As this Guardian article reports, the increase was particularly dramatic among Republicans and Evangelical Christians. Many respondents cited climate impacts such as major storms, floods, and especially drought as factors – 61 percent said their views were strongly affected by severe droughts in many parts of the U.S.
This study reinforces the importance of emphasizing local, visible impacts when communicating about climate. It also shows that climate change is increasingly a mainstream concern. The leading Democratic presidential candidates appear to know this – in last week’s debate, all but one mentioned climate change as a major campaign issue and brought it up several times, even though only one official question was asked about it. (And that question was reframed by CNN’s Don Lemon in terms of “protecting the environment,” which seems to indicate that the media still sees climate change as a special interest issue.)
Read the full study here.
By Emma Howard, contributor to the Guardian
Level of belief has increased seven percentage points in the past six months as climate change brings weather events closer to home
Around 70% of Americans believe in the science behind global warming – the highest level of acceptance in the US since 2008 – according to a new survey.
The level of belief has increased seven percentage points in the past six months, the polling by the University of Michigan and Muhlenberg College shows.

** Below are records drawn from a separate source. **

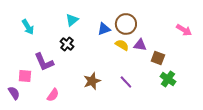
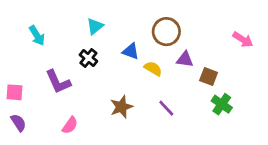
blue triangle: (104, 29) -> (131, 51), moved, turned 40
yellow semicircle: (122, 45) -> (153, 69), moved
pink square: (25, 76) -> (15, 92), moved

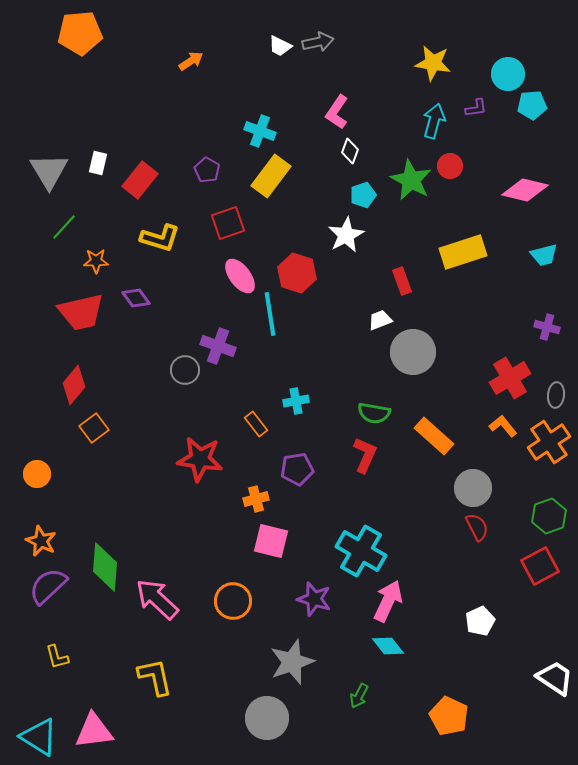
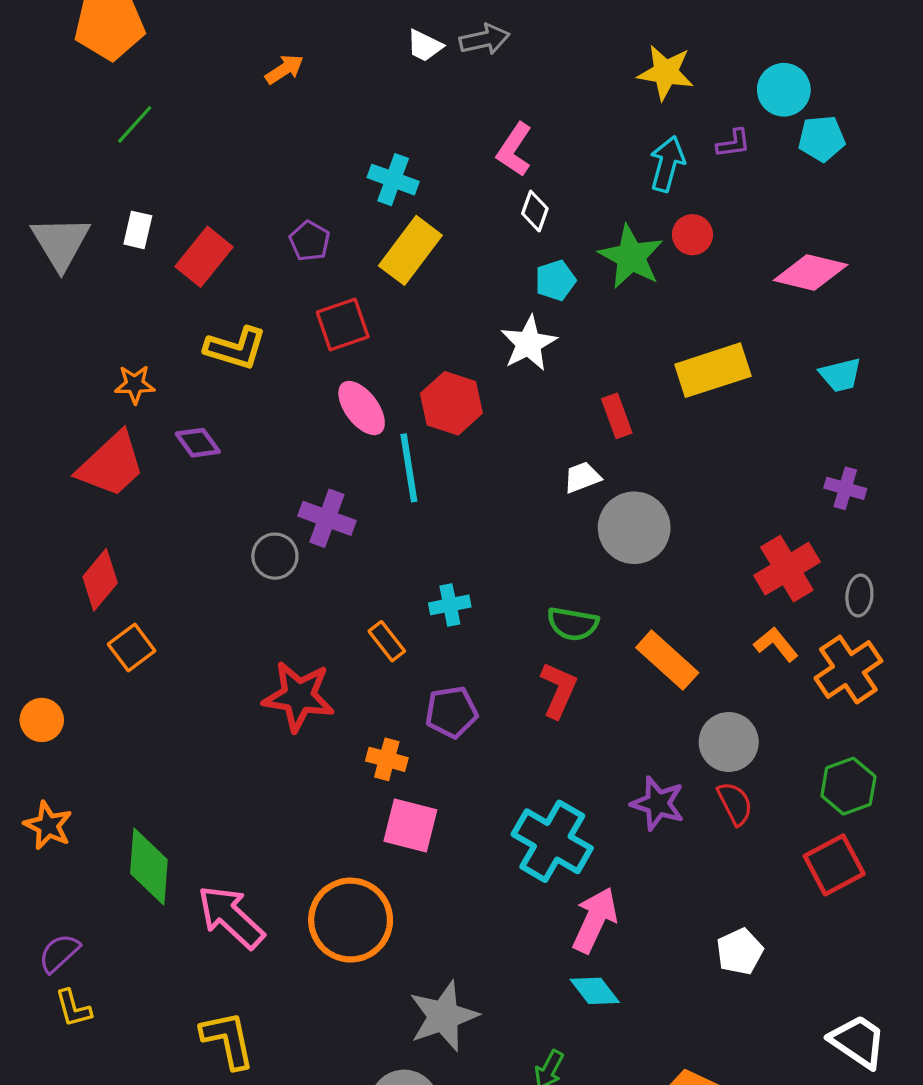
green line: (64, 227) -> (135, 124), moved
red trapezoid: (81, 312) -> (111, 465), turned -30
orange cross: (256, 499) -> (387, 759), turned 30
purple semicircle: (48, 586) -> (59, 953), moved, size x0.7
purple star: (314, 599) -> (658, 803), moved
orange circle: (233, 601) -> (351, 920), size x1.4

The researchers said the significant rise in acceptance is particularly notable among Republicans and evangelical Christian groups.
The swing is largely due to recognition of the role that climate change is playing in changing weather patterns, with respondents citing weather events close to home, according to Prof Barry Rabe, a co-author from the University of Michigan.
The report revealed a “strong recognition of recent weather patterns” with a particular emphasis on severe droughts in the US and warmer local temperatures, he said.